A tradition of excellence
Internal medicine/psychiatry, or med/psych, programs have been around for decades, and KU Medical Center is home to one of the best in the nation. Established in 1995, it's one of the longest-running in the country. Credited with 22 alumni since its inception, the program has reliably produced at least one graduate in every year of its existence.
Anchored in both internal medicine and psychiatry, two already strong specialties at KU Medical Center with a long, ongoing history of working well together, the med/psych program here boasts one of the highest number of dually trained med/psych physicians on the faculty.
"It's played out at least as well as I'd hoped. We've had phenomenal success and great trainees who have gone on and done a lot of great things," said William F. Gabrielli, Jr., M.D., PhD, chair of Psychiatry and Behavioral Sciences and the visionary behind the thriving program. "I think we attract some of the best people in the country and I'm convinced we have a reputation among the best, and we show solidarity with cause and principles better than a lot of programs."
Only two residents are accepted annually out of about 60 who interview and the 150 to 200 who annually submit applications. Completing the postgraduate course of study leads to dual board certification in both specialties.
"These are great doctors who are very dedicated," said Teresa Long, M.D., who has been the med/psych residency director since the start of the program in 1995.
As part of the highly demanding, tightly structured program, Long said residents are expected to absorb a lifetime of knowledge in five years, compared to three years for internal medicine or four years for psychiatry, before taking their board exams and becoming practitioners who are board certified in both specialties.

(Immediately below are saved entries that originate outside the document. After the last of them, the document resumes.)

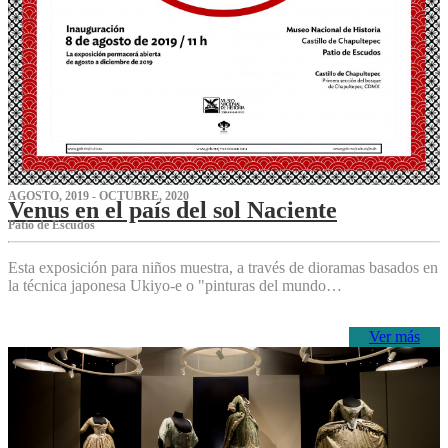
AGOSTO, 2019 - OCTUBRE, 2020
Venus en el país del sol Naciente
P‌atio de Escudos
Esta exposición para niños muestra, a través de dioramas basados en
la técnica japonesa Ukiyo-e o "pinturas del mundo…
Ver más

Leber, a native of Conyers, Georgia, said for her, the wide range of available learning opportunities is where KU's med/psych program separates itself from others.
"We rotate not only at the University of Kansas Health System, but also at the Veterans Affairs medical centers and the Community Mental Health Clinic. We have one of the most robust programs in terms of combined trained faculty," she said. "Our academic medical center community is a great thing to be a part of, from our patients to our co-learners to our faculty. And, of course, Kansas City is a wonderful place to live!"

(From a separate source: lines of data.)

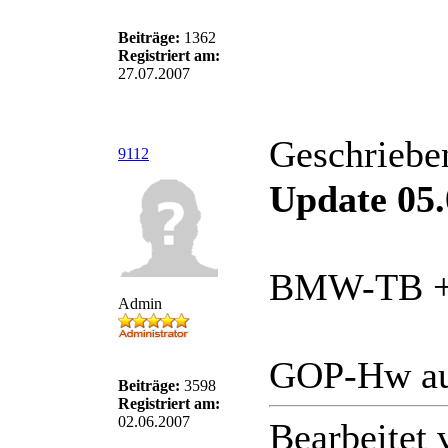
Beiträge:
1362
Registriert am:
27.07.2007
Geschriebe
9112
Update 05.
BMW-TB + H
Admin
GOP-Hw auf
Beiträge:
3598
Registriert am:
02.06.2007
Bearbeitet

Leber has taken full advantage of all those learning experiences. Last year, she became the first med/psych resident from KU Medical Center to earn the Association of Medicine and Psychiatry's prestigious Martin Fenton Award as the nation's top med/psych resident. The honor, presented to Leber at the association's annual meeting Oct. 12-13 in Chicago, recognizes residents in their final year of training based on outstanding clinical performance, teaching skills, writing and/or research, service to community and leadership.
A bright future
On track to graduate in June, Leber will join a Federally Qualified Health Center in Missouri that operates both a psychiatry and a medical clinic. There she plans to incorporate primary care into the psychiatric clinic for patients with serious and persistent mental illness.

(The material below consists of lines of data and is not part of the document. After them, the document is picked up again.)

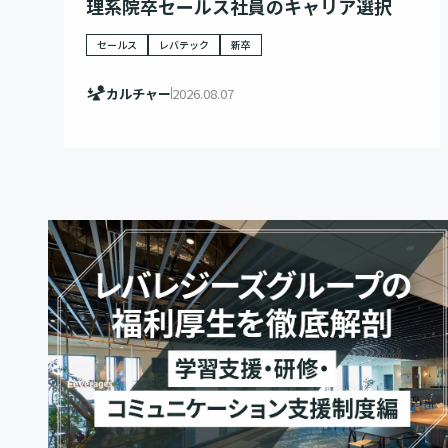
理系院卒セールス社員のキャリア選択
セールス
レバテック
新卒
カルチャー
2026.08.07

Other alumni of the program have gone on to focus in a variety of areas such as critical care, gastroenterology, cardiology, addiction psychiatry, psychosomatic medicine, geriatric medicine, palliative care and emergency medicine.
"Whether it's community health, mental health, veterans care or a subspecialty in either psychiatry or general medicine, I think we bring a greater depth to patient issues with the dual training," Long said.
Gabrielli believes the med/psych program is well-positioned for continued success.
"Looking ahead, we will focus on enhancing an already top-notch training program by increasing the number of joint medicine and psychiatry experiences for residents and the development of an in-patient med/psych unit," he said.
Emphasizing that mental health is an important part of general medical health, Gabrielli said primary care doctors are continuing to do a lot of behavioral medicine.
"People's minds, behaviors, feelings, perceptions and brain physiology don't exist in a vacuum. It's just that we want to be the specialists in behavioral medicine and we are. That's what makes us unique," he said. "It also creates respectability for those doctors. Other colleagues see something there that's different, and that generates a confidence that ultimately results in better communication, better collaboration, and at the end of the day, better patient care."